GOLDEN VISA
or the disposing of the discredited*
The governmental invitation directed at wealthy non-Europeans to ease residency permits in Portugal when the applicant plans to invest over half a million Euros in the country, is linked with tax privileges and what is called the “Golden Visa.” Simultaneously, the government publicly invited unemployed and less privileged Portuguese citizens to migrate elsewhere. Two invitations, one entrance.
With Golden Visa or the disposing of the discredited as the title and entry piece to the show at Cristina Guerra Contemporary Art, César is pointing out that a visa functions as a magnet, a transit, a passage, a permit and a privilege that necessary implicates its reverse, the migration politic within the borders of gated Europe in the midst of economic crises.
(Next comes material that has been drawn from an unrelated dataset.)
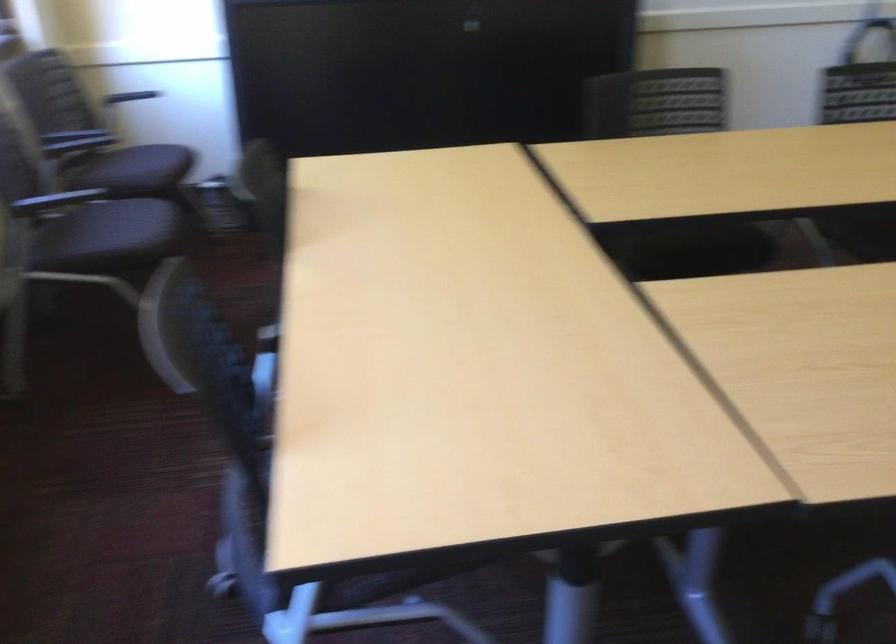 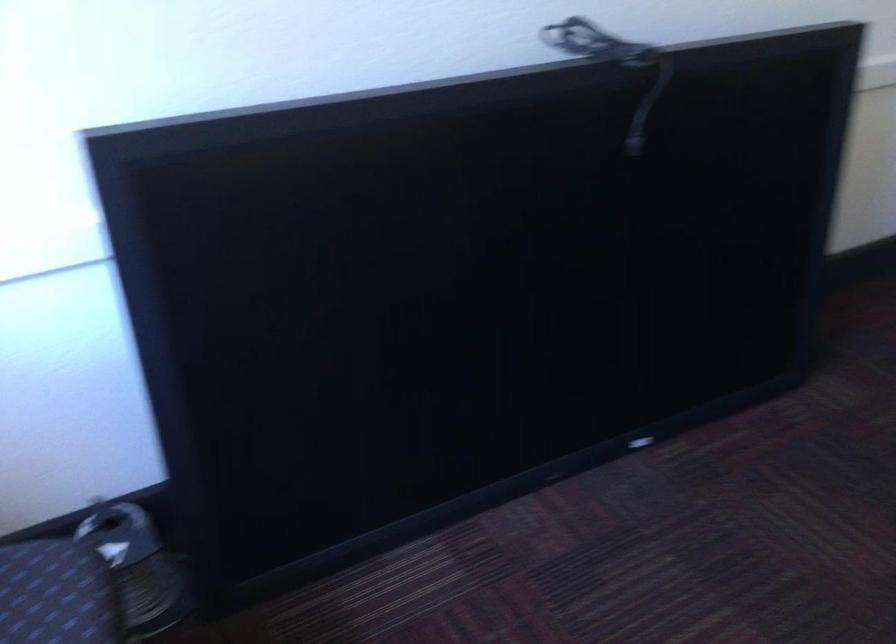 Which direction would the cameraman need to move to produce the second image?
Here, golden also refers to the material and immaterial aspects of the primary subject of the works presented in the show ¬– soil.
Thus, disposing of the discredited can be analyzed as a multidimensional European project, rich in public/private partnerships: it involves letting African migrants drown in the Mediterranean sea, making life unbearable for allegedly undesirable populations such as the Roma, pushing an increasing number of insufficiently malleable employees to suicide, erasing all traces of a large proportion of the unemployed from official registers, and, in some countries such as Greece, Portugal and Ireland, encouraging more and more young nationals to migrate.
*Michel Feher, 2014
The exhibition comprises two further interrelated bodies of work that range from collages, research material, experimental film, sculptural objects to an opening lecture.
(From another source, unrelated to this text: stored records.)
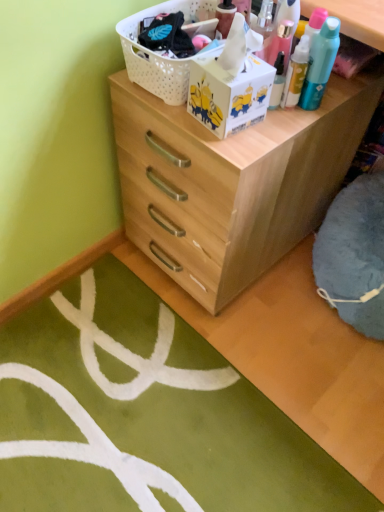 The image size is (384, 512). What are the coordinates of `white plastic basket at upper center` in the screenshot? It's located at (160, 52).

Measure the distance between point (139,74) and camera.

Point (139,74) is 35.47 inches away from camera.

The image size is (384, 512). What do you see at coordinates (160, 52) in the screenshot?
I see `white plastic basket at upper center` at bounding box center [160, 52].

Image resolution: width=384 pixels, height=512 pixels. What do you see at coordinates (232, 182) in the screenshot?
I see `natural wood chest of drawers at center` at bounding box center [232, 182].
The film essay Mined Soil takes us on a wandering path to revisit the work of the Guinean agronomist Amílcar Cabral, studying the erosion of soil in the Portuguese Alentejo region at the end of the 40’s through to his engagement as one of the leaders of the African Liberation Movement. This line of thought is intertwined with current documentation on an experimental gold mining site operated by a Canadian company and located in the same Portuguese area once studied by Cabral. The essay explores past and present definitions of soil as a repository of memory, trace, exploitation, crisis, arsenal, treasure and palimpsest. In the exhibition the film essay is presented in a spatial installation where the formal framework is a physical platform citing the shape of one of the many areas licensed for gold mining in Portugal. The installation continues with handcrafted, simulated “mock” mines that are modeled on the ones found in mined fields.
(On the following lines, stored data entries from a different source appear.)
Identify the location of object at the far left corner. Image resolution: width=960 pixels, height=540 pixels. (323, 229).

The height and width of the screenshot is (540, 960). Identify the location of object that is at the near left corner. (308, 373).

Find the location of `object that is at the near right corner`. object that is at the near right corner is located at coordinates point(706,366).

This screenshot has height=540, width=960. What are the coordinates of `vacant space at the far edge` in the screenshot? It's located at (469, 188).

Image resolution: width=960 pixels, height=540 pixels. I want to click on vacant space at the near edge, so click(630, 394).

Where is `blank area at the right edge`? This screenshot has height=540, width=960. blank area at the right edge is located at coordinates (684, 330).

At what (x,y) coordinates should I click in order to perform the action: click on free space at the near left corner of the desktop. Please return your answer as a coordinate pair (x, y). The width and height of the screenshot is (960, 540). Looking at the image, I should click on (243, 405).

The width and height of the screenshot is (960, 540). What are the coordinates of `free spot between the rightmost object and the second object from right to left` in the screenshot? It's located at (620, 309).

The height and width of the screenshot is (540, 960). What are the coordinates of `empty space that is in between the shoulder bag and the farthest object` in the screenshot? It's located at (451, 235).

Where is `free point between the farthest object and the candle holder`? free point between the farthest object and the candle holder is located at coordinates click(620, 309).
The paper works Operations are extracted from research material such as technical drawings from the Portuguese military on the composition of land mines – and their strategic mapping on the battlefield – placed by the Guinean guerrilla forces during the 11 year long liberation war and photographs taken during César’s research in Guinea Bissau and military archives. The collages themselves refer to living crystalline structures and geometrical operations, reflecting a multi-faceted approach towards “fixed” subjects and narratives.
From the entrance wall piece Golden Visa, through the installation and film Mined Soil and the series of works on paper Operations, César uses various concepts of soil to expose the possibility of challenging historical narratives, soil as an operational metaphor that unfolds how natural resources are implicated within a complex set of geopolitical conditions that inform contemporary life. Through the combination of re-activated archival material and recently shot material, César continues her careful work of an uneasy alliance of subjectivities, story telling, chronicle, documentary and experimental film.